Акимов не выдержал, рассмеялся.
— Вот-вот, — подтвердил Виктор, — так и не вышло по партийной линии. И только я собрался обратно на хутор, учительствовать — они возьми и раскопай мое педагогическое училище, будь оно неладно. Так-так, говорят, вам прямая дорога по детской части.
— И ты не отвертелся.
— Там у руководства не было нервов, — смутно объяснил Эйхе, — давил на жалость, говорил, что не умею, и своих никогда не было, и вообще один у мамы, даже братьев-сестер не нянчил.
— Что, так и не обзавелся?
— Пока не сообщал никто, — хмыкнул Эйхе. — Говорят, это и к лучшему, прикипите, значит, к воспитанникам и станете вместо отца. Не завидую я этим, — прямо признался он, ничуть не смущаясь тем, что «эти» тут же, под рукой.
Но паренек вслух одобрил:
— Правильно.

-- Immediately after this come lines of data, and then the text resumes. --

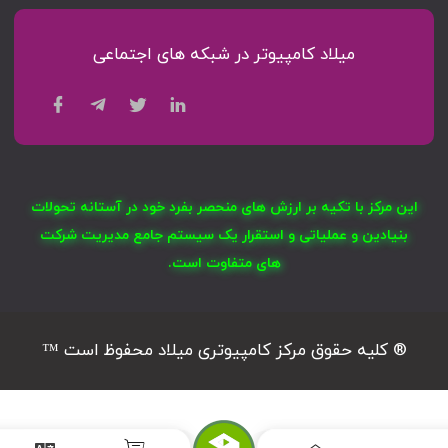
میلاد کامپیوتر در شبکه های اجتماعی
این مرکز با تکیه بر ارزش های منحصر بفرد خود در آستانه تحولات
بنیادین و عملیاتی و استقرار یک سیستم جامع مدیریت شرکت
های متفاوت است.
® کلیه حقوق مرکز کامپیوتری میلاد محفوظ است ™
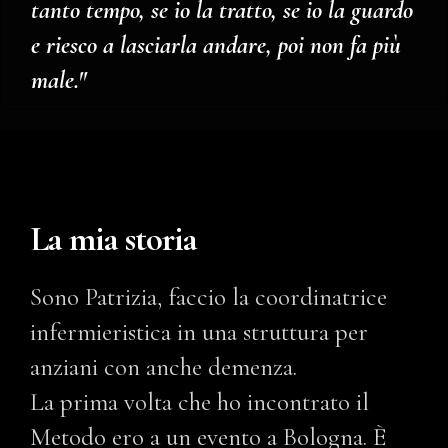
tanto tempo, se io la tratto, se io la guardo
e riesco a lasciarla andare, poi non fa più
male."
La mia storia
Sono Patrizia, faccio la coordinatrice
infermieristica in una struttura per
anziani con anche demenza.
La prima volta che ho incontrato il
Metodo ero a un evento a Bologna. È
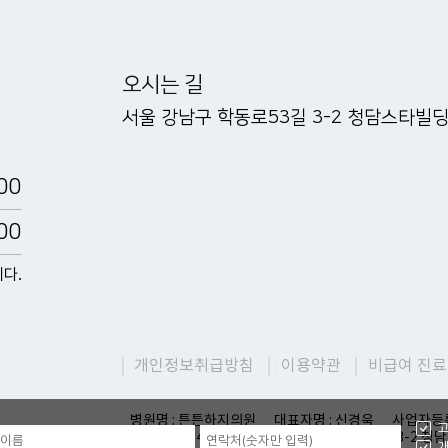
오시는 길
서울 강남구 학동로53길 3-2 청담스타빌딩
00
00
니다.
개인정보취급방침
이용약관
비급여 진료
병원명 : 튼튼하지의원
대표자명 : 신경욱
사업자등록번
고
TEL : 02-541-5506
서울 강남구 학동로53길 3-2 청
개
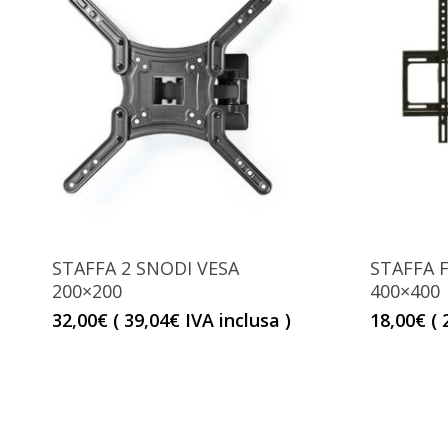
STAFFA 2 SNODI VESA
STAFFA F
200×200
400×400
32,00
€
(
39,04
€
IVA inclusa )
18,00
€
(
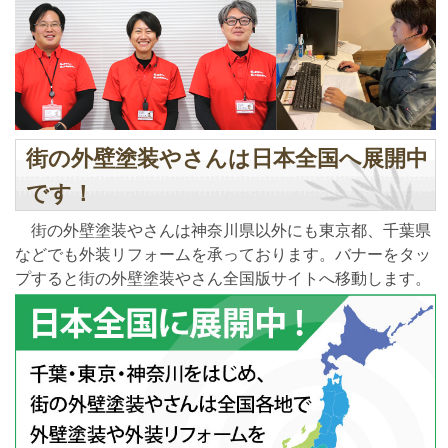
街の外壁塗装やさんは日本全国へ展開中
です！
街の外壁塗装やさんは神奈川県以外にも東京都、千葉県
などでも外装リフォームを承っております。バナーをタッ
プすると街の外壁塗装やさん全国版サイトへ移動します。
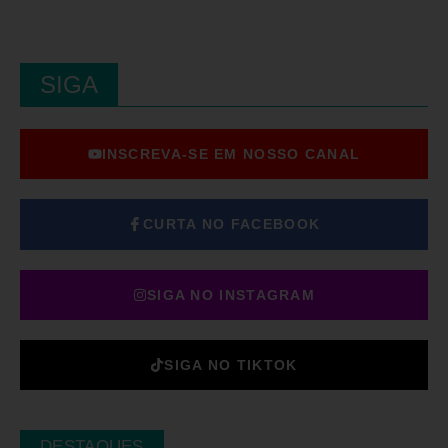
SIGA
INSCREVA-SE EM NOSSO CANAL
CURTA NO FACEBOOK
SIGA NO INSTAGRAM
SIGA NO TIKTOK
DESTAQUES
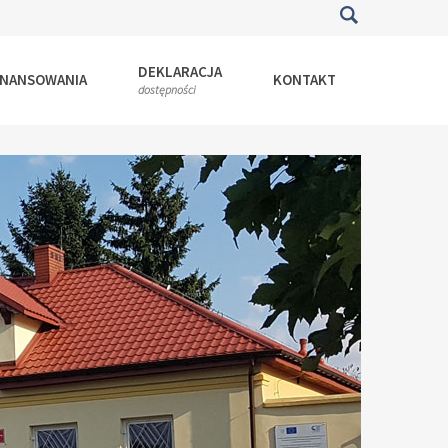
DEKLARACJA
INANSOWANIA
KONTAKT
dostępności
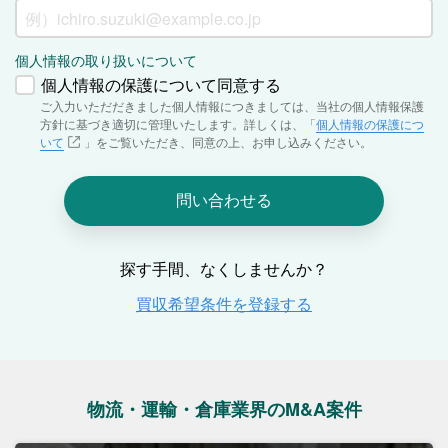
物流・運輸・倉庫業界のM&A案件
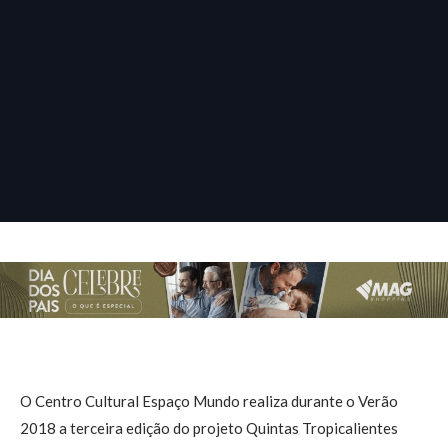
O Centro Cultural Espaço Mundo realiza durante o Verão
2018 a terceira edição do projeto Quintas Tropicalientes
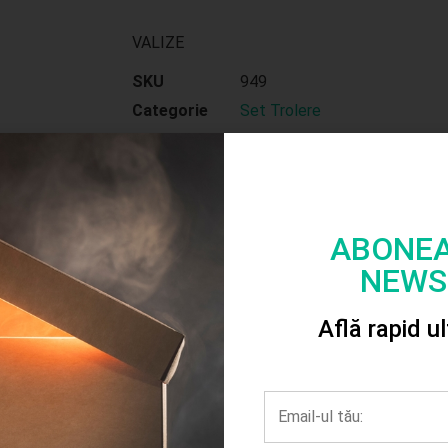
VALIZE
SKU
949
Categorie
Set Trolere
uit peste 300 lei
Livrare Rapidă din stoc
Plata cu Car
ABONEA
NEWS
Află rapid u
Reduceri!
Valiza plastic 1PS L
gold
Valize plastic maro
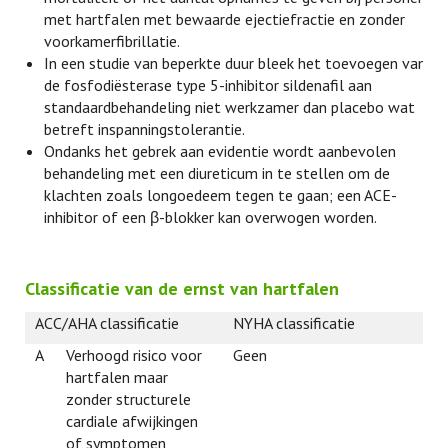
met hartfalen met bewaarde ejectiefractie en zonder
voorkamerfibrillatie.
In een studie van beperkte duur bleek het toevoegen van
de fosfodiësterase type 5-inhibitor sildenafil aan
standaardbehandeling niet werkzamer dan placebo wat
betreft inspanningstolerantie.
Ondanks het gebrek aan evidentie wordt aanbevolen
behandeling met een diureticum in te stellen om de
klachten zoals longoedeem tegen te gaan; een ACE-
inhibitor of een β-blokker kan overwogen worden.
Classificatie van de ernst van hartfalen
ACC/AHA classificatie
NYHA classificatie
A
Verhoogd risico voor
Geen
hartfalen maar
zonder structurele
cardiale afwijkingen
of symptomen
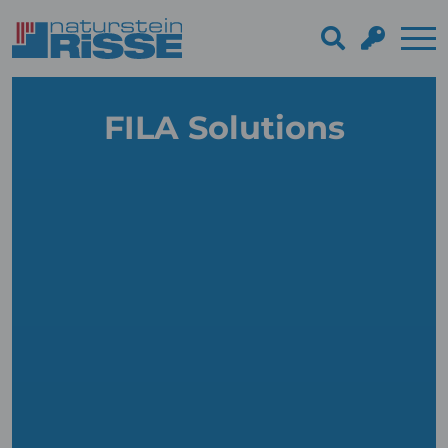
FILA Solutions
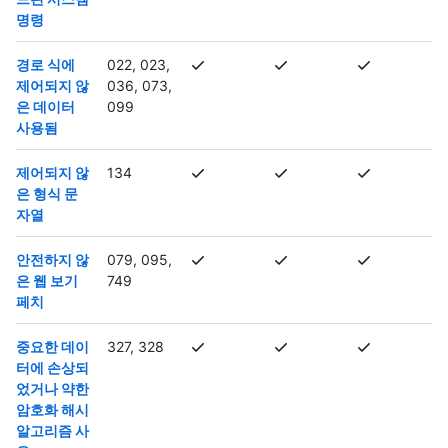
명령
경로 식에
022, 023,
제어되지 않
036, 073,
은 데이터
099
사용됨
제어되지 않
134
은 형식 문
자열
안전하지 않
079, 095,
은 웹 보기
749
페치
중요한 데이
327, 328
터에 손상되
었거나 약한
암호화 해시
알고리즘 사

Честно. Главное, чтобы работал как следует, а любить нас необязательно.
— Справедливое замечание.
Так, болтая на разные, куда более легкие темы, дошли до бывшей «Родины».
Когда только подняли вопрос о том, чтобы разместить тут ДПР, за ремонт взялись бодро, но ограничились только возведением отменного забора с проходной и будкой для охранной гражданки Чох.
Теперь эта бдительная баба-яга при виде заведующего преобразовалась в радушную хозяюшку:
— Доброго денечка, Виктор Робертович. Мы вас заждались.
— А я отощал без вашей овсянки и молочка с пеночкой.
— Откормим, — решительно заявила товарищ Чох. Потом отобрала у него обоих ребят, сбросив очки на нос, просмотрела бумаги, которые заведующий ей вручил, и увела их, уже не беспокоясь о присутствии постороннего. Которого, между прочим, выгнала отсюда взашей меньше часа назад.